Like many Americans in the early nineteenth century, Thomas Jefferson and his family ate only two meals a day at Monticello: breakfast, typically at eight, and dinner, in the late afternoon. Both meals were served in the Dining Room, and, if extra space were needed, in the adjoining Tea Room. Before every meal, two bells rang to alert family and guests, one to call them to the table, and one when the meal was served.
"Fresh from the Oven"
Several guests recorded accounts of breakfast at Monticello. One visitor in particular, Mrs. Margaret Bayard Smith, spent time with Jefferson both in Washington, D.C., during his presidency, and also in Charlottesville, in the summer of 1809. Her excellent accounts of these visits are included in the book, The First Forty Years of Washington Society, and reveal much about daily life at Monticello.

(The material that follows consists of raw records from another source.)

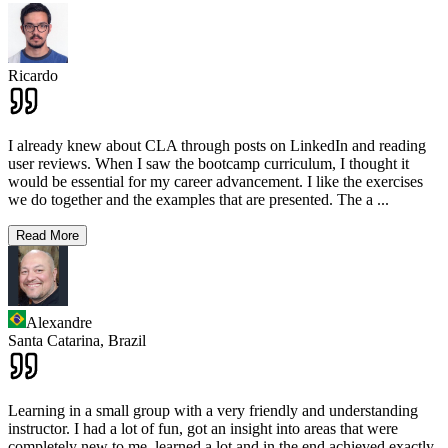
Ricardo
I already knew about CLA through posts on LinkedIn and reading
user reviews. When I saw the bootcamp curriculum, I thought it
would be essential for my career advancement. I like the exercises
we do together and the examples that are presented. The a
...
Read More
Alexandre
Santa Catarina,
Brazil
Learning in a small group with a very friendly and understanding
instructor. I had a lot of fun, got an insight into areas that were
completely new to me, learned a lot and in the end achieved exactly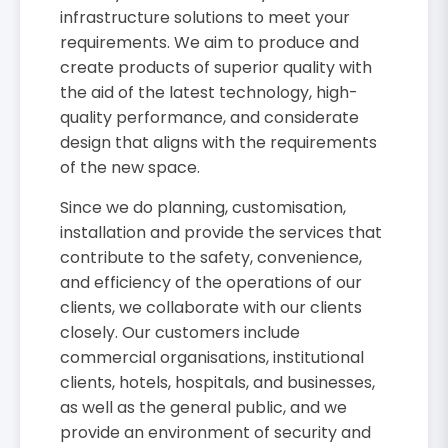
infrastructure solutions to meet your
requirements. We aim to produce and
create products of superior quality with
the aid of the latest technology, high-
quality performance, and considerate
design that aligns with the requirements
of the new space.
Since we do planning, customisation,
installation and provide the services that
contribute to the safety, convenience,
and efficiency of the operations of our
clients, we collaborate with our clients
closely. Our customers include
commercial organisations, institutional
clients, hotels, hospitals, and businesses,
as well as the general public, and we
provide an environment of security and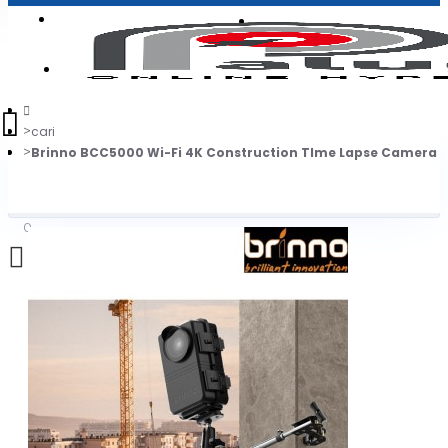
Login
Jadi Penjual
Register
cari
Brinno BCC5000 Wi-Fi 4K Construction TIme Lapse Camera 
0
Daftar belanja Anda kosong!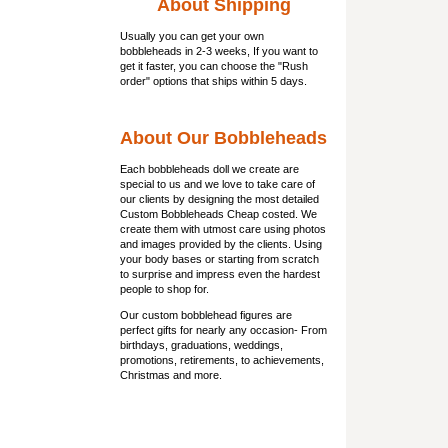
About Shipping
Usually you can get
your own
bobbleheads
in 2-3 weeks, If you want to
get it faster, you can choose the "Rush
order" options that ships within 5 days.
About Our Bobbleheads
Each bobbleheads doll we create are
special to us and we love to take care of
our clients by designing the most detailed
Custom Bobbleheads Cheap costed. We
create them with utmost care using photos
and images provided by the clients. Using
your body bases or starting from scratch
to surprise and impress even the hardest
people to shop for.
Our custom bobblehead figures are
perfect gifts for nearly any occasion- From
birthdays, graduations, weddings,
promotions, retirements, to achievements,
Christmas and more.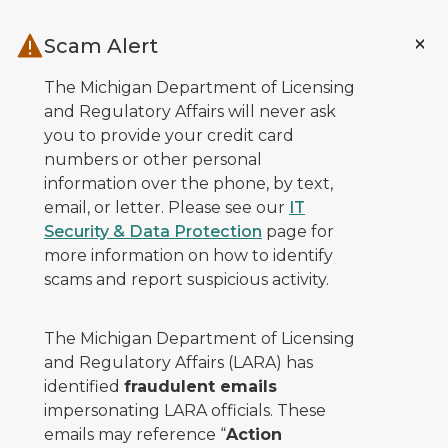
Skip to main content
Scam Alert
The Michigan Department of Licensing
and Regulatory Affairs will never ask
you to provide your credit card
numbers or other personal
information over the phone, by text,
email, or letter. Please see our
IT
Security & Data Protection
page for
more information on how to identify
scams and report suspicious activity.
The Michigan Department of Licensing
and Regulatory Affairs (LARA) has
identified
fraudulent emails
impersonating LARA officials. These
emails may reference “
Action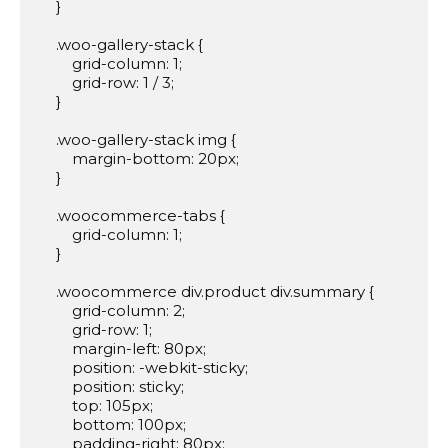
    }

    .woo-gallery-stack {

        grid-column: 1;

        grid-row: 1 / 3;

    }

    .woo-gallery-stack img {

        margin-bottom: 20px;

    }

    .woocommerce-tabs {

        grid-column: 1;

    }

    .woocommerce div.product div.summary {

        grid-column: 2;

        grid-row: 1;

        margin-left: 80px;

        position: -webkit-sticky;

        position: sticky;

        top: 105px;

        bottom: 100px;

        padding-right: 80px;
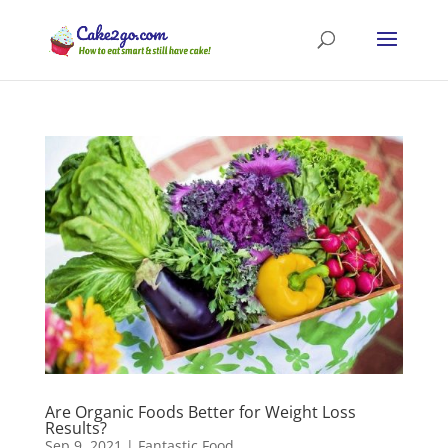
Are Organic Foods Better for Weight Loss
Results?
Sep 9, 2021
|
Fantastic Food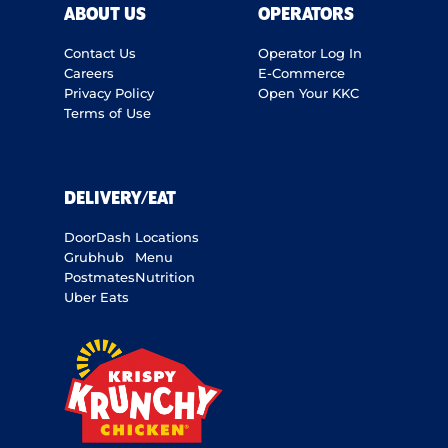
ABOUT US
OPERATORS
Contact Us
Operator Log In
Careers
E-Commerce
Privacy Policy
Open Your KKC
Terms of Use
DELIVERY/EAT
DoorDash
Locations
Grubhub
Menu
Postmates
Nutrition
Uber Eats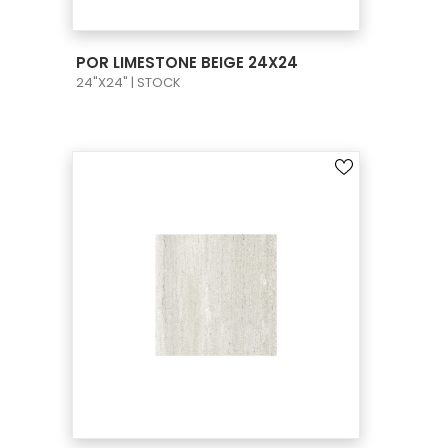
VIEW PRODUCT CARD
POR LIMESTONE BEIGE 24X24
24"X24" | STOCK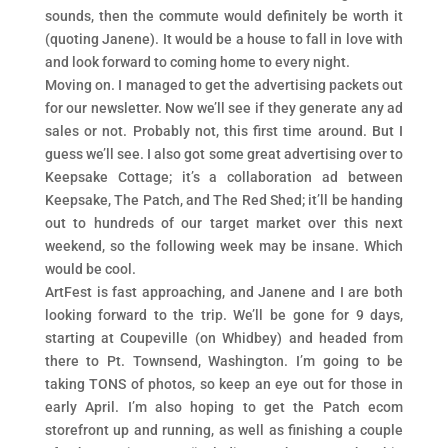
sounds, then the commute would definitely be worth it
(quoting Janene). It would be a house to fall in love with
and look forward to coming home to every night.
Moving on. I managed to get the advertising packets out
for our newsletter. Now we’ll see if they generate any ad
sales or not. Probably not, this first time around. But I
guess we’ll see. I also got some great advertising over to
Keepsake Cottage; it’s a collaboration ad between
Keepsake, The Patch, and The Red Shed; it’ll be handing
out to hundreds of our target market over this next
weekend, so the following week may be insane. Which
would be cool.
ArtFest is fast approaching, and Janene and I are both
looking forward to the trip. We’ll be gone for 9 days,
starting at Coupeville (on Whidbey) and headed from
there to Pt. Townsend, Washington. I’m going to be
taking TONS of photos, so keep an eye out for those in
early April. I’m also hoping to get the Patch ecom
storefront up and running, as well as finishing a couple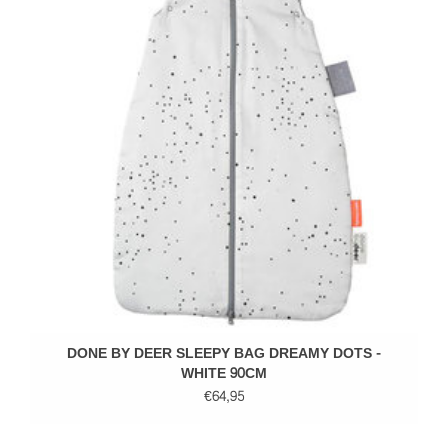
DONE BY DEER SLEEPY BAG DREAMY DOTS -
WHITE 90CM
€64,95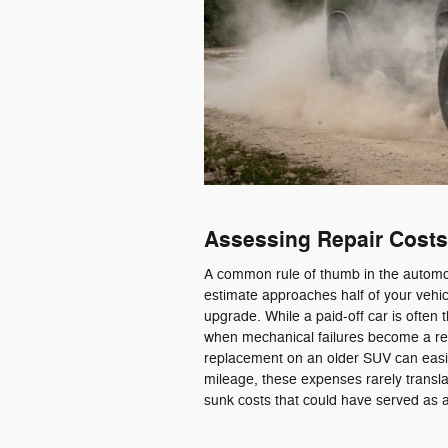
Assessing Repair Costs
A common rule of thumb in the automoti
estimate approaches half of your vehicl
upgrade. While a paid-off car is often 
when mechanical failures become a rec
replacement on an older SUV can easi
mileage, these expenses rarely translat
sunk costs that could have served as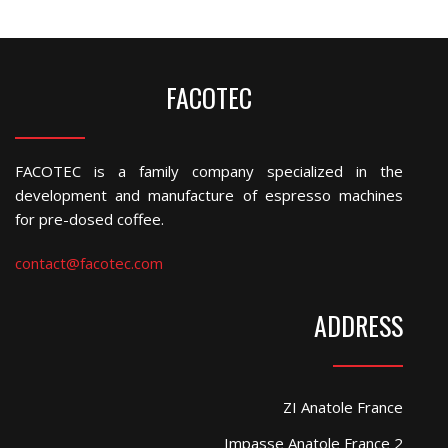
FACOTEC
FACOTEC is a family company specialized in the
development and manufacture of espresso machines
for pre-dosed coffee.
contact@facotec.com
ADDRESS
ZI Anatole France
Impasse Anatole France 2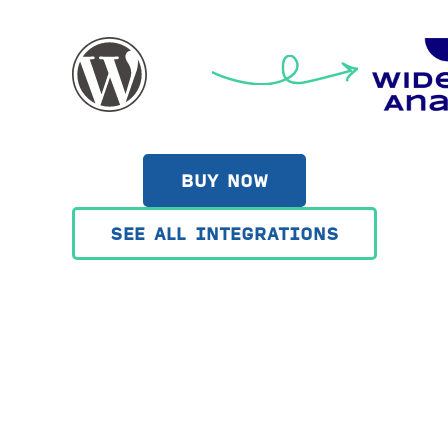
BUY NOW
SEE ALL INTEGRATIONS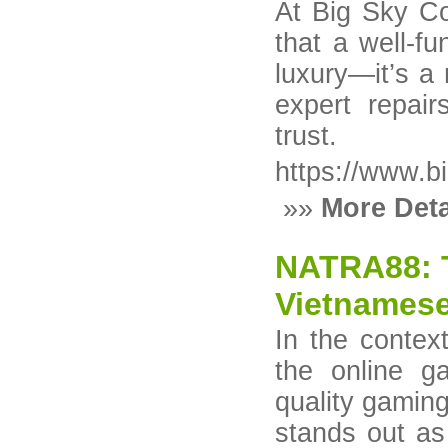
At Big Sky C
that a well-fu
luxury—it’s a
expert repair
trust.
https://www.b
»»
More Deta
NATRA88: T
Vietnamese
In the contex
the online g
quality gamin
stands out as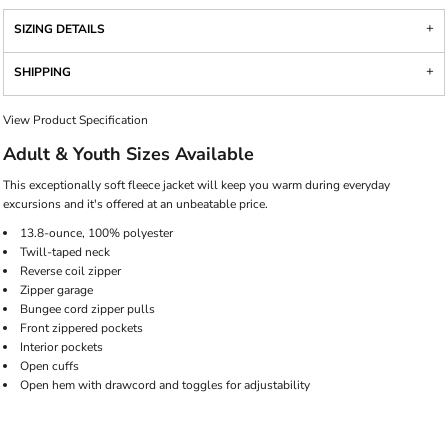
SIZING DETAILS
SHIPPING
View Product Specification
Adult & Youth Sizes Available
This exceptionally soft fleece jacket will keep you warm during everyday
excursions and it's offered at an unbeatable price.
13.8-ounce, 100% polyester
Twill-taped neck
Reverse coil zipper
Zipper garage
Bungee cord zipper pulls
Front zippered pockets
Interior pockets
Open cuffs
Open hem with drawcord and toggles for adjustability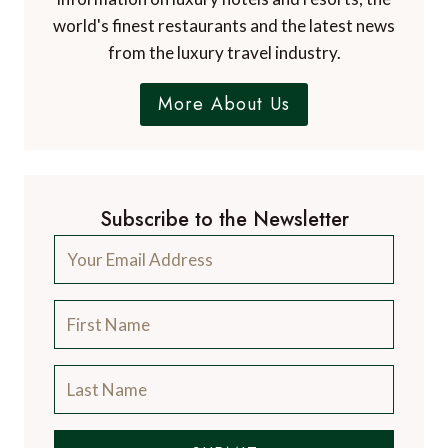
world's finest restaurants and the latest news
from the luxury travel industry.
More About Us
Subscribe to the Newsletter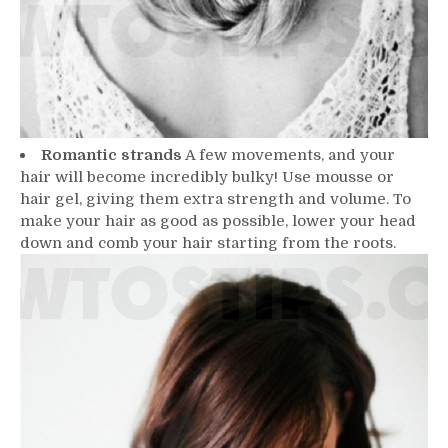
Romantic strands
A few movements, and your
hair will become incredibly bulky! Use mousse or
hair gel, giving them extra strength and volume. To
make your hair as good as possible, lower your head
down and comb your hair starting from the roots.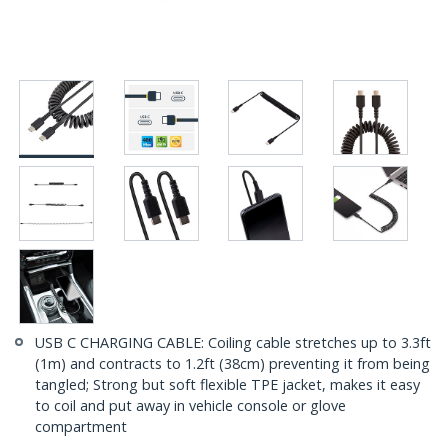
USB C CHARGING CABLE: Coiling cable stretches up to 3.3ft
(1m) and contracts to 1.2ft (38cm) preventing it from being
tangled; Strong but soft flexible TPE jacket, makes it easy
to coil and put away in vehicle console or glove
compartment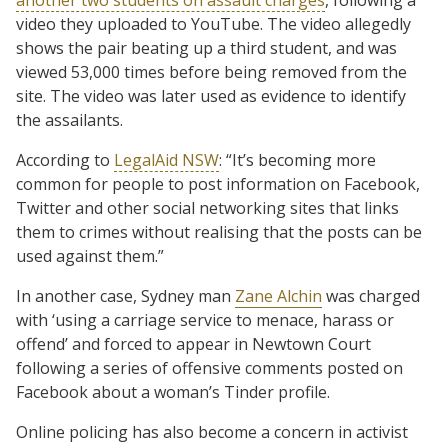
video they uploaded to YouTube. The video allegedly
shows the pair beating up a third student, and was
viewed 53,000 times before being removed from the
site. The video was later used as evidence to identify
the assailants.
According to
LegalAid NSW
: “It’s becoming more
common for people to post information on Facebook,
Twitter and other social networking sites that links
them to crimes without realising that the posts can be
used against them.”
In another case, Sydney man
Zane Alchin
was charged
with ‘using a carriage service to menace, harass or
offend’ and forced to appear in Newtown Court
following a series of offensive comments posted on
Facebook about a woman’s Tinder profile.
Online policing has also become a concern in activist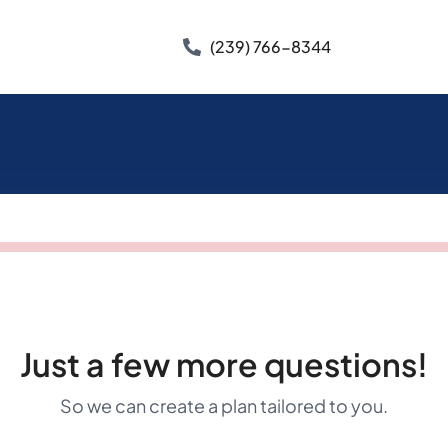
(239) 766-8344
Just a few more questions!
So we can create a plan tailored to you.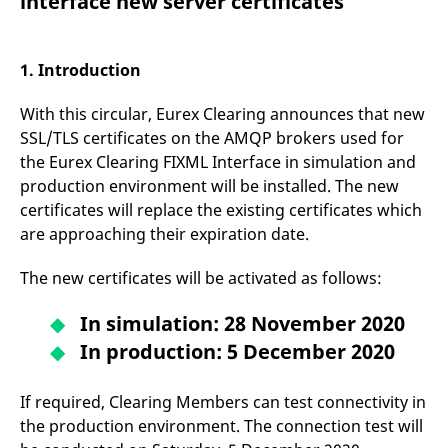
interface new server certificates
mdg2sessionid
eurex-
Session
T
api.factsetdigitalsolutions.com
n
v
o
1. Introduction
ApplicationGatewayAffinityCORS
analytics.deutsche-
Session
T
boerse.com
n
t
With this circular, Eurex Clearing announces that new
c
w
SSL/TLS certificates on the AMQP brokers used for
s
the Eurex Clearing FIXML Interface in simulation and
ApplicationGatewayAffinity
eurex.com
Session
T
production environment will be installed. The new
n
t
certificates will replace the existing certificates which
c
are approaching their expiration date.
w
s
The new certificates will be activated as follows:
ApplicationGatewayAffinityCORS
eurex.com
Session
T
n
t
In simulation: 28 November 2020
c
w
In production: 5 December 2020
s
CookieScriptConsent
CookieScript
1 year
T
.eurex.com
u
If required, Clearing Members can test connectivity in
C
S
the production environment. The connection test will
s
r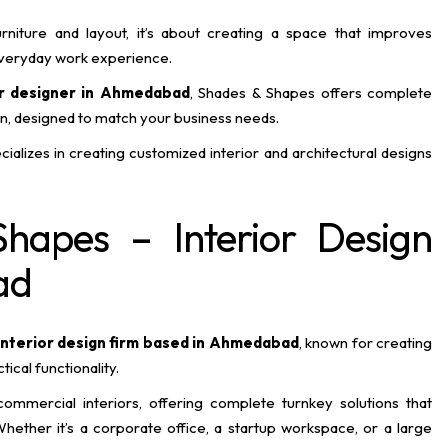
rniture and layout, it’s about creating a space that improves
 everyday work experience.
or designer in Ahmedabad
, Shades & Shapes offers complete
on, designed to match your business needs.
ializes in creating customized interior and architectural designs
hapes – Interior Design
ad
interior design firm based in Ahmedabad
, known for creating
cal functionality.
 commercial interiors, offering complete turnkey solutions that
hether it’s a corporate office, a startup workspace, or a large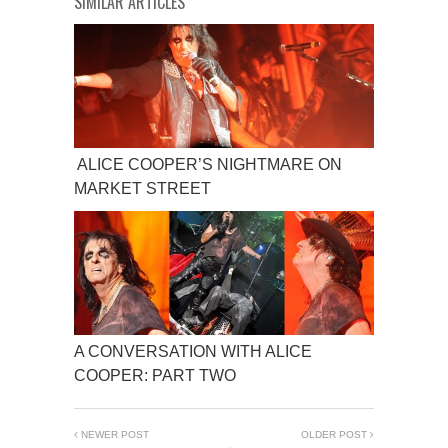
SIMILAR ARTICLES
ALICE COOPER’S NIGHTMARE ON
MARKET STREET
A CONVERSATION WITH ALICE
COOPER: PART TWO
NEWER POST
OLDER POST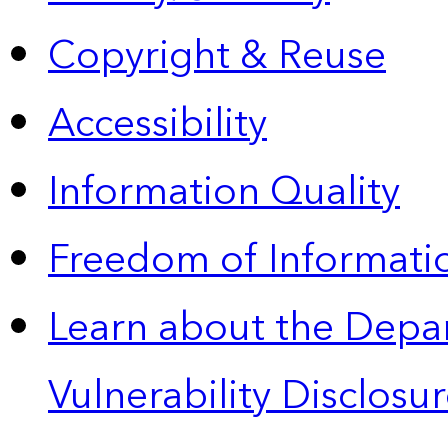
Copyright & Reuse
Accessibility
Information Quality
Freedom of Informatio
Learn about the Depa
Vulnerability Disclos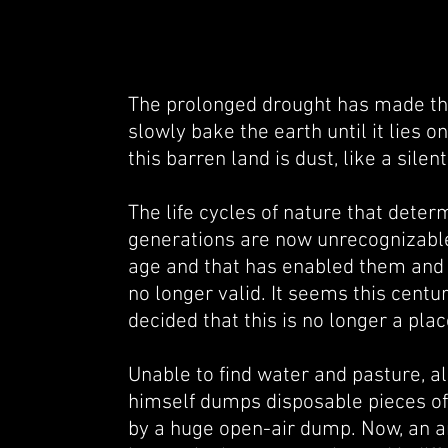
The prolonged drought
has made the
slowly bake the earth until it lies 
this barren land is dust, like a sile
The life cycles of nature that det
generations are now unrecognizable
age and that has enabled them
and 
no longer valid. It seems this cent
decided that this is no longer a plac
Unable to find water and pasture, al
himself dumps disposable pieces of 
by a huge open-air dump. Now, an am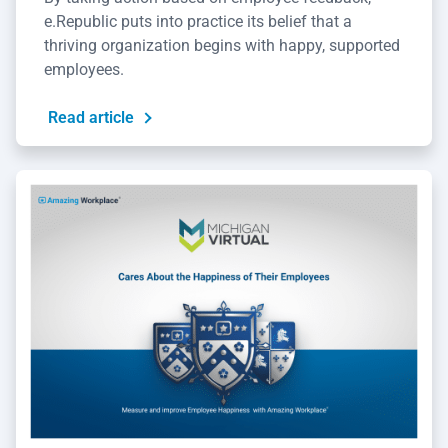
e.Republic puts into practice its belief that a
thriving organization begins with happy, supported
employees.
Read article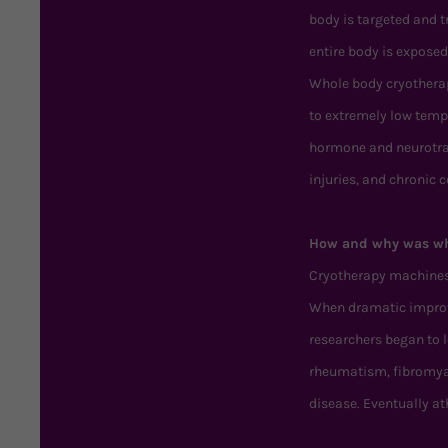
body is targeted and 
entire body is exposed
Whole body cryotherapy
to extremely low temp
hormone and neurotran
injuries, and chronic 
How and why was wh
Cryotherapy machines w
When dramatic improve
researchers began to 
rheumatism, fibromyal
disease. Eventually a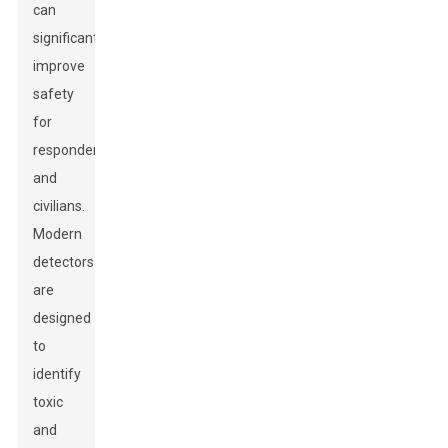
can
significantly
improve
safety
for
responders
and
civilians.
Modern
detectors
are
designed
to
identify
toxic
and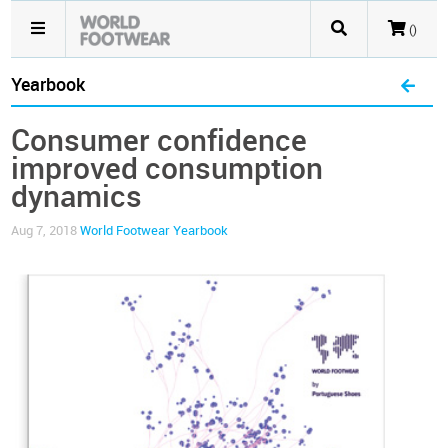
()
Yearbook
Consumer confidence
improved consumption
dynamics
Aug 7, 2018
World Footwear Yearbook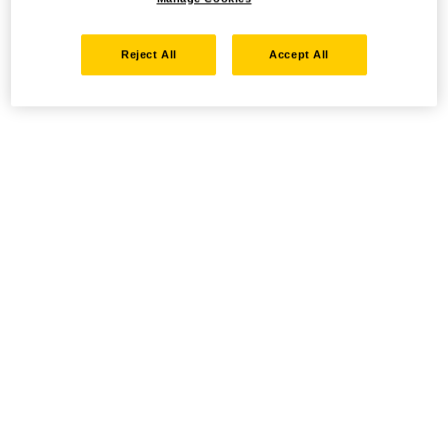
Reject All
Accept All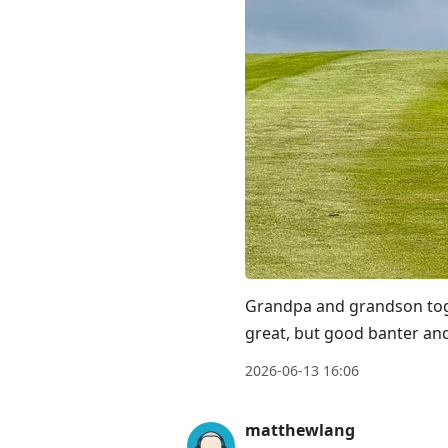
Grandpa and grandson toget
great, but good banter and
2026-06-13 16:06
matthewlang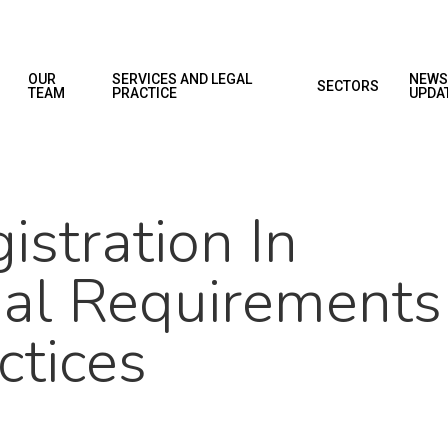
OUR
SERVICES AND LEGAL
NEWS
SECTORS
TEAM
PRACTICE
UPDA
stration In
al Requirements
ctices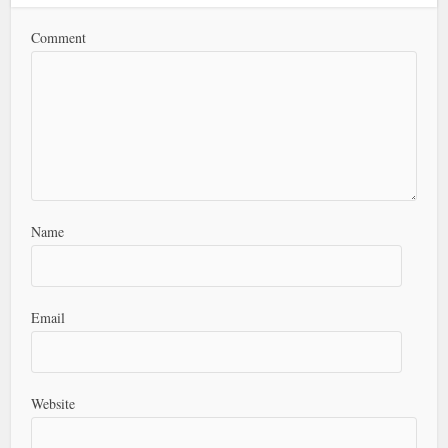
Comment
Name
Email
Website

Mrs. Smith wrote: "Our breakfast table was as large as our dinner table; . . . we had tea, coffee, excellent muffins, hot wheat and corn bread, cold ham and butter." Fifteen years later, Daniel Webster enjoyed an almost identical breakfast at Monticello, partaking of "tea or coffee, bread always fresh from the oven . . ., with a slight accompaniment of cold meat."
Seated Around the Table
Even without guests, who were ever-present at Monticello, the Jefferson breakfast table served many. Although Jefferson's wife Martha Wayles Skelton died in 1782 after "ten years in unchequered happiness," he did not live alone. At different times his widowed sister Martha Jefferson Carr and her six children lived at Monticello; his sister Anna Jefferson Marks also frequented the mountaintop.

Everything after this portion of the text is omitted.